Благообразный сосед в сером сюртуке по-прежнему гнусно глазел на неподобающе вертлявую Машу, не в силах снять с нее глаза: «Кокотка?» — вопрошал его правый. «Курсистка?» — противоречил левый. В то время как сосед соседа, воспользовавшись задумчивостью благообразного, стянул у него из-под локтя долгожданную газету.
У него зимой уютно.
Теплый зал его льет свет,
Почитаю там попутно
Разных множество газет…
«Как хорошо! КАК ХОРОШО!»
— Как бы я хотел вам поверить!
Врубель взглянул на нее и покачал головой.
— Впрочем, — сказал Михаил Саныч сам себе, — она тоже верит в меня. По приезду в Киев я почти поселился в их семье. Мы разыгрывали шуточные бои на их даче, обливали друг друга водой. Одевали вывороченные наизнанку тулупы и пугали кухарку, представляясь лешими. Играли в шарады. Мою, — по-детски похвастался он, — никто так и не разгадал! Я лежал на земле с закрытыми глазами и ловил что-то ртом. А слово было «Васнецов»!
— Виктор Михайлович?
— Он самый: «во сне» и «цов»!
— «Цов»?
— Это такие неизвестные насекомые! Естественно, кроме меня никто о них не знал, — рассмеялся он. — Я был так счастлив! Так счастлив! А потом словно заболел… — Он помолчал, неуверенно поглядел на Машу. Спросил: — Дамам таких вопросов не задают, но вы… Вы ведь уже опытны!

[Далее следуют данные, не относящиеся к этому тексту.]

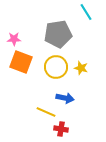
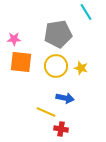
orange square: rotated 15 degrees counterclockwise
yellow circle: moved 1 px up
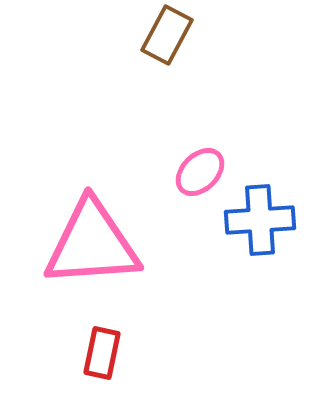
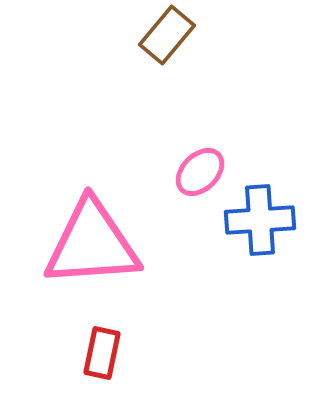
brown rectangle: rotated 12 degrees clockwise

— Вы можете быть со мной совершенно откровенны! Вы ничем меня не фраппируете, честное слово! — щегольски вытащила Маша из памяти замысловатое словцо, запоздало подумав, что для порядочной мещанки с Подола она стала что-то уж больно бойкой и бонтонной.
Расторопный половой с похвальной ловкостью поставил на их стол вазочку с фисташковым мороженым и стакан с лимонадом-газе, походя водрузив перед соседом в пенсне бутылку «Болгатура».
Маша сладко зачерпнула белое месиво…
— Скажите, — спросил художник, переждав, — доводилось ли вам желать кого-то столь сильно, что вся ваша природа, все ваши мысли и чувства стали одним этим неудержимым желанием?
Он осекся, кажется, опасаясь реакции на этот излишне откровенный, даже бесстыдный вопрос. Но Маша лишь задумалась на секунду, обсасывая ложку и примеряя любовь к Миру к этим словам, и уверенно покачала головой:
— Нет. Не так.
— И слава богу! — вымолвил он горячо. — Я никому не рассказывал это, даже сестре, а ведь мы с ней очень близки… Но вы ведь и так уже знаете. Вы слышали наш разговор с ней. И могли сделать вывод: она чудесный человек!